| As a C# developer now experimenting with Java, I still miss some things even from Java 8. Probably some have technical reasons behind, but... - Getters and setters, C# style. That is, instead of private int foo;
public int getFoo() { return foo; }
public void setFoo(int value) { foo = value; }
write this: public int Foo { get; set; }
which is both easier to write and makes code more readable and understandable.- Mandatory exception declarations in methods. I still don't understand why this is necessary. It ends up either leading to stupid errors (see the following example from the article) void appendAll(Iterable<String> values, Appendable out)
throws IOException { // doesn't help with the error
values.forEach(s -> {
out.append(s); // error: can't throw IOException here
// Consumer.accept(T) doesn't allow it
});
}
, or to lots of methods just throwing Exception (bad practice, I know, but it's easy to fall in), or to useless empty try-catch on methods that won't throw an exception (because you've checked it) and don't want to add the throw declaration.- Modifying external variables in a lambda expression. Just as everyone is used to in Javascript, Ruby, C#... It's pretty useful, even more when you're using lamdbas for common operations such as forEach. - Operator overloading. When you're using data classes (for example, models from a database) where different instances actually point to the same object, overriding == it's more comfortable than foo.equals(bar). Also, the downside of using .equals is that, if foo is null, you will end up with a nice NullPointerException out of nowhere. - Events! I'm amazed how easy is to do events in C# versus how hard (and bloated) in Java. Take this as an example: http://scatteredcode.wordpress.com/2011/11/24/from-c-to-java... - Pass by reference. Just as if you were passing a pointer in C. I find it surprising how few languages implement this feature, which is pretty useful... And I'm sure I'm missing something... Edit: added three bullet points. |
I just stopped using getters and setters all together unless I have a real use for them. The most common reasons are: because they are required by some third party library or they are the external interface for whatever the module of code is doing. For all internal classes, if the field needs external access, just make it public.

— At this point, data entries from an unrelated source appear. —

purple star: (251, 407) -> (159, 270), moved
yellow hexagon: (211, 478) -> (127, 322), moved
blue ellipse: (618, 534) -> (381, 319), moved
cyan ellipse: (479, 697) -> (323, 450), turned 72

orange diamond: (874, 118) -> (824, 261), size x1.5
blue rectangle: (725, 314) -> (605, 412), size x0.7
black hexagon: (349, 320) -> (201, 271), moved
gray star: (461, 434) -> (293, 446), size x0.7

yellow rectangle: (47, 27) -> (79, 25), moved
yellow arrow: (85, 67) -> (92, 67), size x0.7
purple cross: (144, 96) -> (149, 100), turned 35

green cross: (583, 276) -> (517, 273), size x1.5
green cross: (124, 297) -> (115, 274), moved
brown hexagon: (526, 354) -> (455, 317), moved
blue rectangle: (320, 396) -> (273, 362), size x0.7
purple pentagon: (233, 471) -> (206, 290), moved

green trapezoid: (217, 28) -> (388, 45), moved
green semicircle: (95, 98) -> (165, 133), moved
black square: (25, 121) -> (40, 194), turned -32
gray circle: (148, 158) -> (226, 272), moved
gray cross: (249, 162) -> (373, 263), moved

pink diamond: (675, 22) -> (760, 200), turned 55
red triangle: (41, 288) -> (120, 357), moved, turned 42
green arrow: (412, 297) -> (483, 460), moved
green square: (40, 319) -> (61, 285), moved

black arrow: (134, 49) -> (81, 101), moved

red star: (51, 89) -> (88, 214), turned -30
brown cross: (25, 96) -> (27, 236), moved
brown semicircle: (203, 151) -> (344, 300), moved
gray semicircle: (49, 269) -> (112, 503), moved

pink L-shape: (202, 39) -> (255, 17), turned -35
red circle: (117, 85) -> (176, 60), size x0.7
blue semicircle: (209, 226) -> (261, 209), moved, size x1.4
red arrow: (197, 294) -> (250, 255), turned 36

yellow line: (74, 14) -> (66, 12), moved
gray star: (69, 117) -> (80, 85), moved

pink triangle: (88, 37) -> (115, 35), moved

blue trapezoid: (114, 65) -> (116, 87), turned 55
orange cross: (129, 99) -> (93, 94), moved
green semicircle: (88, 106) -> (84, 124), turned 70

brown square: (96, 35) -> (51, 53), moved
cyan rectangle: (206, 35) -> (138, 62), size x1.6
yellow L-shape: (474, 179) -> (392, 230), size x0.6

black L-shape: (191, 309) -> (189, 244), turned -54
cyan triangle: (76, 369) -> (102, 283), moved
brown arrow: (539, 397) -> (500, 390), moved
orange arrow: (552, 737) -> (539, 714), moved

Most of the arguments I hear for using getters and setters are the result of the tendency in the Java world to over engineer everything. e.g. "What if you want to change the internal name in 8 months? or add validation years from now? or add some logic to the getter? (ignoring the fact that would no longer make it much of a 'getter')"
The only argument that holds water with me for using getters/setters everywhere, because it is actually painful, is mocking field values, but there are ways around that and the trade off in code readability with public fields is well worth it.